De la pâte à papier à la feuille, tout ce qu’il faut savoir pour créer son atelier artisanal et maîtriser les gestes papetiers. Laura Conill, designeuse et papetière, propose des techniques simples avec peu de matériel, qui permettent de se réapproprier ce savoir-faire et de se lancer dans la création de papiers originaux.

Créer son atelier et ses outils papetiers, dans une cuisine, un garage ou à l’extérieur, avec une presse, un tamis papetier, un mixeur…, c’est ouvrir le champ des possibles et s’inscrire dans une démarche écologique et low-tech.

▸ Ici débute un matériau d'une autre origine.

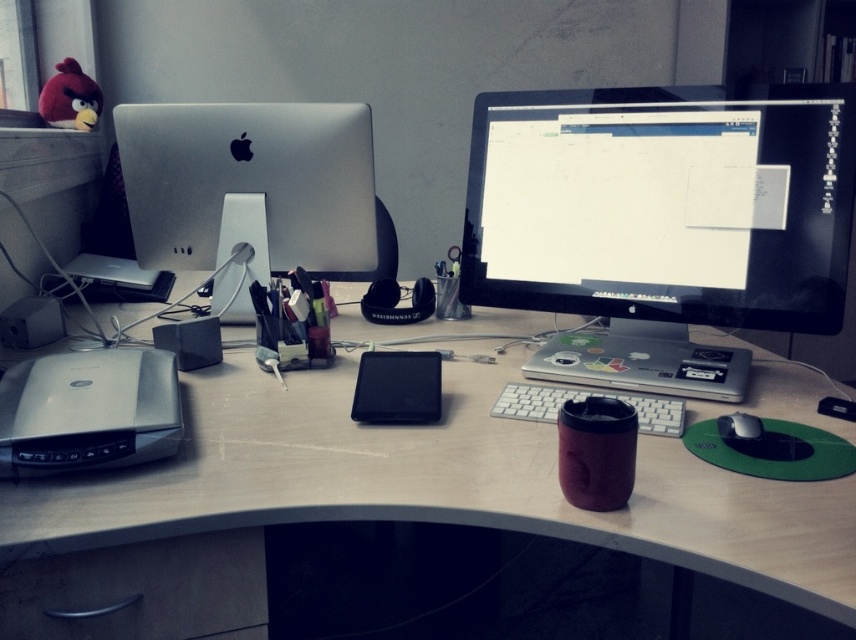 Question: Is white plastic speaker at center closer to the viewer compared to white plastic keyboard at center?

Choices:
 (A) yes
 (B) no

Answer: (B)

Question: Can you confirm if wooden desk at center is positioned to the left of black matte mouse at center right?

Choices:
 (A) no
 (B) yes

Answer: (B)

Question: Can you confirm if white plastic keyboard at center is smaller than black matte mouse at center right?

Choices:
 (A) no
 (B) yes

Answer: (A)

Question: Which of these objects is positioned farthest from the white plastic speaker at center?

Choices:
 (A) matte black monitor at center
 (B) black matte mouse at center right

Answer: (B)

Question: Which object is positioned closest to the black matte mouse at center right?

Choices:
 (A) matte black monitor at center
 (B) white plastic keyboard at center
 (C) white plastic speaker at center

Answer: (B)

Question: Which point is farther to the camera?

De la cueillette à la feuille, une présentation des différentes fibres végétales (poireau, orties, gazon…) et des plantes tinctoriales (ronces, peaux d’oignons, gaude…) pour fabriquer, teindre et personnaliser le papier.

pas à pas de toutes les étapes de fabrication du papier, de la préparation aux techniques simples (inclusions de fibres, végétales ou de pâtes de couleur, par versement, par pochoir…), tout ce qu’il faut savoir pour créer, enrichir et protéger son papier.

Papier recyclé, papier teinté, papier végétal, papier avec filigrane ou inclusion de pâtes de couleur… une invitation à mettre la main à la pâte.